A collaboration with Lesbian Herstory Archives, Take Back the Fight is divided into various categories of community-based organizing, from 1970s feminism, to queer anti-violence activism, transgender anti-violence activism, to Riot Grrrl. It also includes a section of zines about consent and accountability; pamphlets with names like Asshole! and Let’s Talk.
There’s a section on campus activism that includes posters emerging out of Take Back the Night and photographs from the ‘20 Minutes of Action’ performance that took place at Stanford as a response to the Brock Turner case. Within a Social Media section, there is an iPad for visitors too look up hashtags and learn more about the context of online mobilization, and in a Self-Defense section, there are a number of instructional pamphlets like The Lesbian Anti-Rape Packet and The Women’s Guide to Guns.
One of the zines on display is Rocket Queen, a ‘perzine’ (personal zine) published during the early 2000s recounting the author Janet’s tales of working as a dancer in Asheville, NC. Rooted in the sex-positive feminism coming out of the feminist sex wars of the ‘80s (a period to which the exhibition also dedicates a section), Janet’s zine considers why someone would want to dance for money by looking at her own motivations for doing so. It considers ideas of freedom, power, and attention, and is tied together with hand-scrawled lettering that emphasizes the personal voice behind the publication.
Also on display is Discharge, a zine created by Mary Fondriest, a collaborator of Mary Summer and Erika Reinstein of Riot Grrrl Press.
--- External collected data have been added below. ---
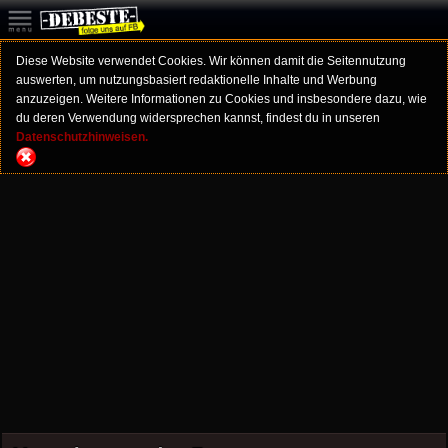
Diese Website verwendet Cookies. Wir können damit die Seitennutzung
auswerten, um nutzungsbasiert redaktionelle Inhalte und Werbung
anzuzeigen. Weitere Informationen zu Cookies und insbesondere dazu, wie
du deren Verwendung widersprechen kannst, findest du in unseren
Datenschutzhinweisen.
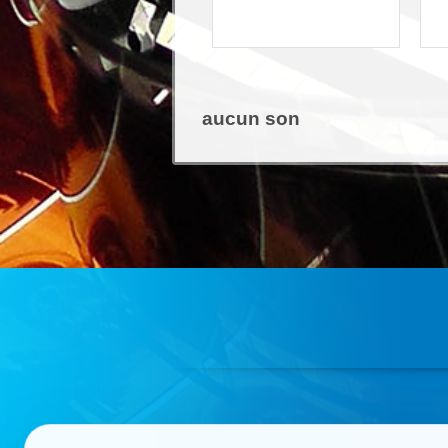
aucun son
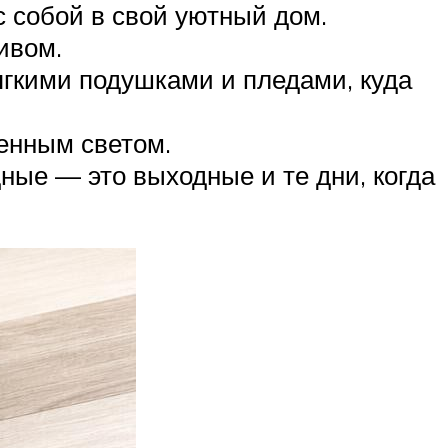
с собой в свой уютный дом.
ивом.
ягкими подушками и пледами, куда
енным светом.
ные — это выходные и те дни, когда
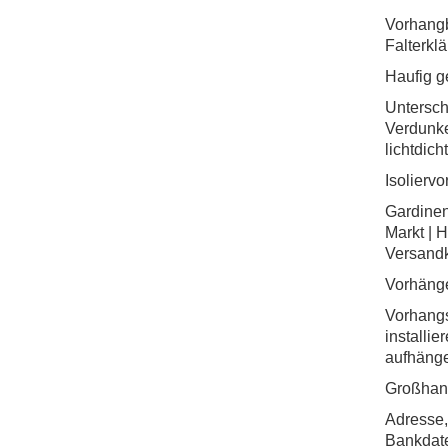
Vorhang
Falterkl
Haufig g
Untersch
Verdunk
lichtdic
Isolierv
Gardinen
Markt | H
Versand
Vorhäng
Vorhang
installie
aufhäng
Großhand
Adresse,
Bankdate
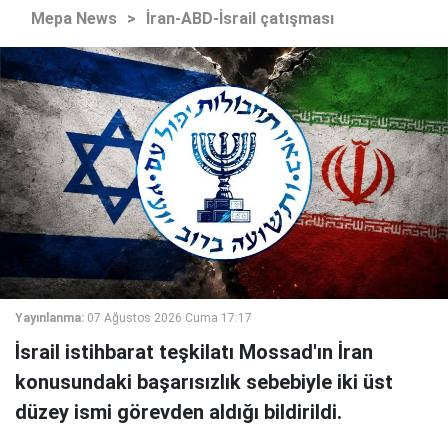
Mepa News
>
İran-ABD-İsrail çatışması
Yayınlanma:
07 Ağustos 2026 Cuma 17:17
İsrail istihbarat teşkilatı Mossad'ın İran
konusundaki başarısızlık sebebiyle iki üst
düzey ismi görevden aldığı bildirildi.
Its aesthetic falls into that of the Riot Grrrl period, but its stories of surviving sexual violence create a second context for the cut-and-paste style. The chopped-together graphics reflect the process of taking fractured and fragmented parts and stitching them together again to make a whole, visually enacting the process of mending.
Stitching and the process of “putting together again” is a recurring motif throughout the exhibition: also on display are a number of quilts from activist art project The Monument Quilt, a continually evolving collection of embroidered stories stitched by survivors of rape and abuse. From the Riot Grrrl period, the Interference Archive also showcases Free to Fight, a double album and booklet released by Candy Ass Records in 1995, subtitled “an interactive self-defense project.” The piece brings together recordings of all-women bands alongside self-defense instructions and personal testimonies.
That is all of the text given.